Jurisprudence : TA Nancy, du 22-04-2025, n° 2302285


Références

Tribunal Administratif de Nancy

N° 2302285

Chambre 1
lecture du 22 avril 2025
REPUBLIQUE FRANCAISE

AU NOM DU PEUPLE FRANCAIS

Vu la procédure suivante :

Par une requête et des mémoires enregistrés les 28 juillet 2023, 21 mars et 9 août 2024, M. C D, représenté par Me Bégel, demande au tribunal :

1°) d'annuler l'arrêté du 3 février 2023 par lequel le maire de la commune de Frizon a accordé à M. A un permis de construire un bâtiment de stockage, ensemble la décision implicite de rejet de son recours gracieux ;

2°) de mettre à la charge de la commune de Frizon et de M. A une somme de 3 000 euros en application des dispositions de l'article L. 761-1 du code de justice administrative🏛.

Il soutient que :

- la décision méconnaît les dispositions des articles R. 431-7 à R. 431-10 du code de l'urbanisme🏛🏛 ;

- la décision méconnaît les dispositions des articles UA1, UA10 et UA11 du plan local d'urbanisme de la commune de Frizon.

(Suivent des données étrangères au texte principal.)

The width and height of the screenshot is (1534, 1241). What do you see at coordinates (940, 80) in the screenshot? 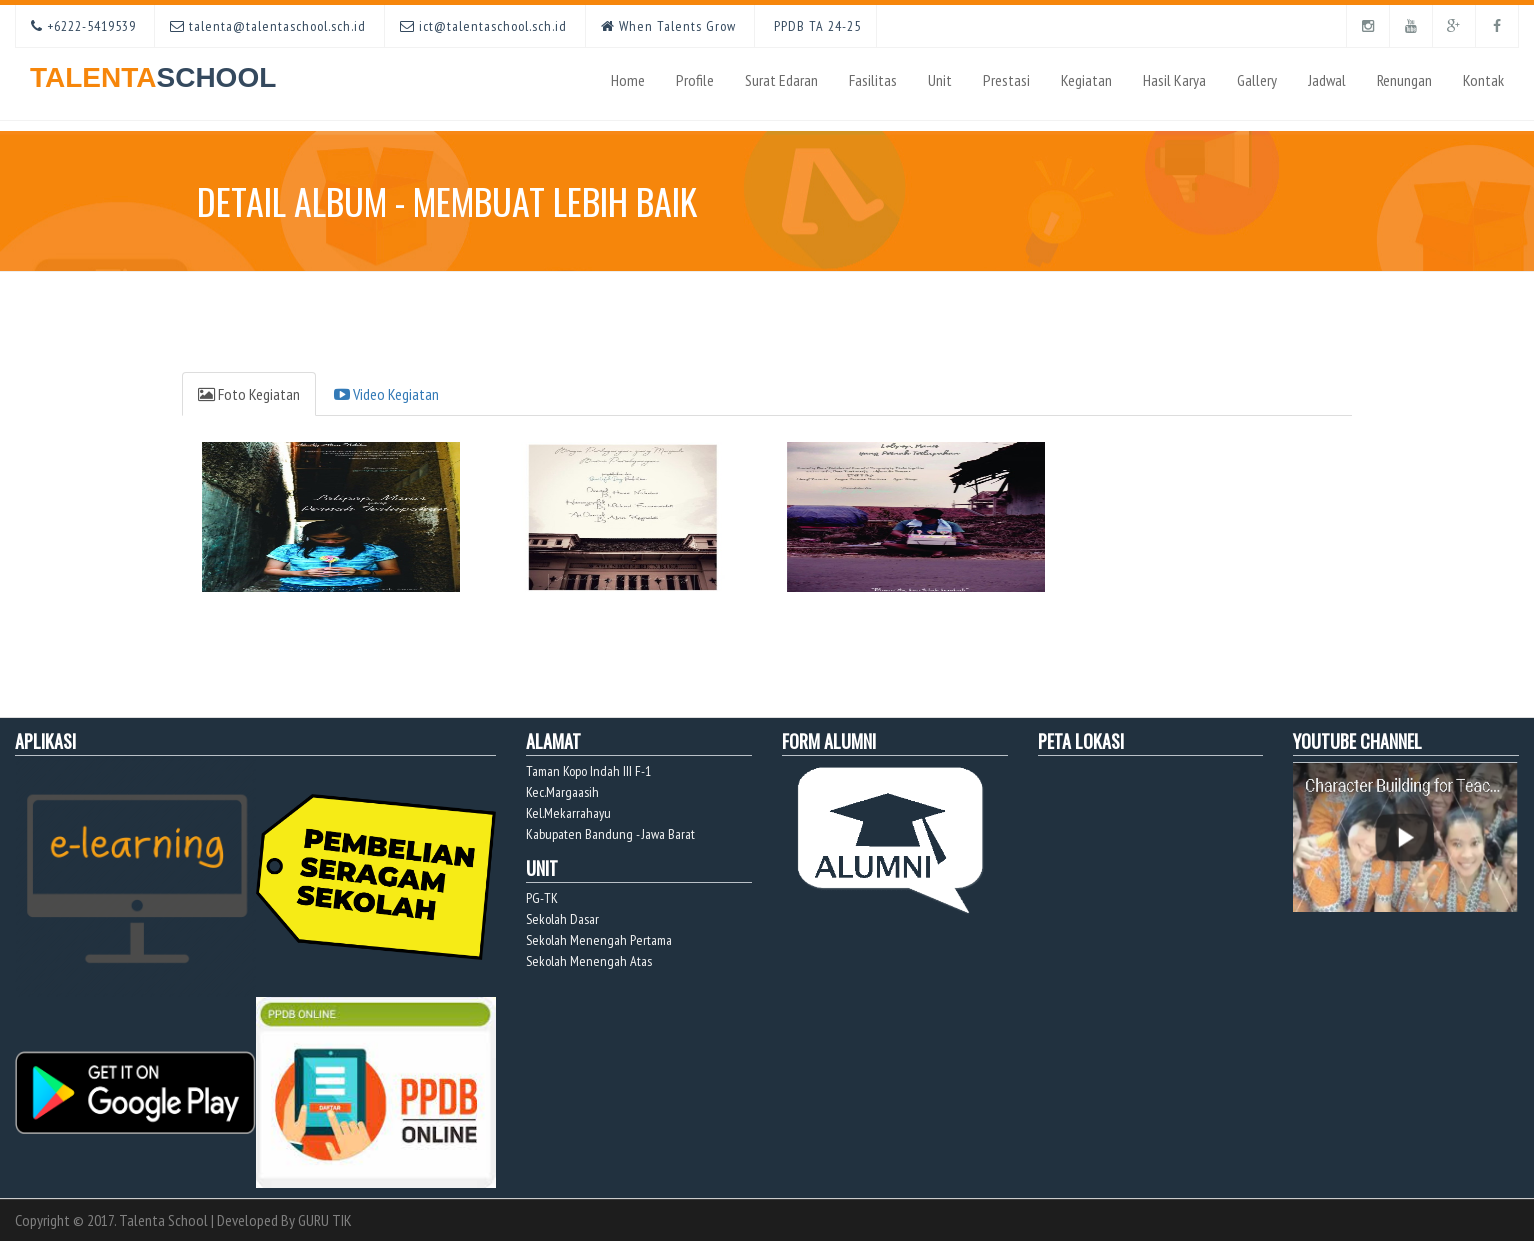 I see `Unit` at bounding box center [940, 80].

Par des mémoires en défense enregistrés les 19 février et 29 octobre 2024, la commune de Frizon, représentée par Me Géhin, conclut :

1°) au rejet de la requête ;

2°) à titre subsidiaire, à ce qu'il soit fait application de l'article L. 600-5-1 du code de l'urbanisme🏛 ;

3°) à ce que la somme de 1 500 euros soit mise à la charge de M. D en application des dispositions de l'article L. 761-1 du code de justice administrative.

Elle soutient que les moyens soulevés par M. D ne sont pas fondés.

Par un mémoire en défense enregistré le 24 juillet 2024, M. A, représenté par Me Keyser, conclut au rejet de la requête et à ce que la somme de 3 000 euros soit mise à la charge de M. D en application des dispositions de l'article L. 761-1 du code de justice administrative.

Il soutient que les moyens soulevés par M. D ne sont pas fondés.

Vu les autres pièces du dossier.

Vu :

- le code de l'urbanisme ;

- le code de justice administrative.

Les parties ont été régulièrement averties du jour de l'audience.

Ont été entendus au cours de l'audience publique :

- le rapport de Mme Grandjean, rapporteure,

- les conclusions de M. Gottlieb, rapporteur public,

- les observations de Me Bégel, représentant M. D,

- les observations de Me Géhin, représentant la commune de Frizon,

- et les observations de Me Keyser, représentant M. A.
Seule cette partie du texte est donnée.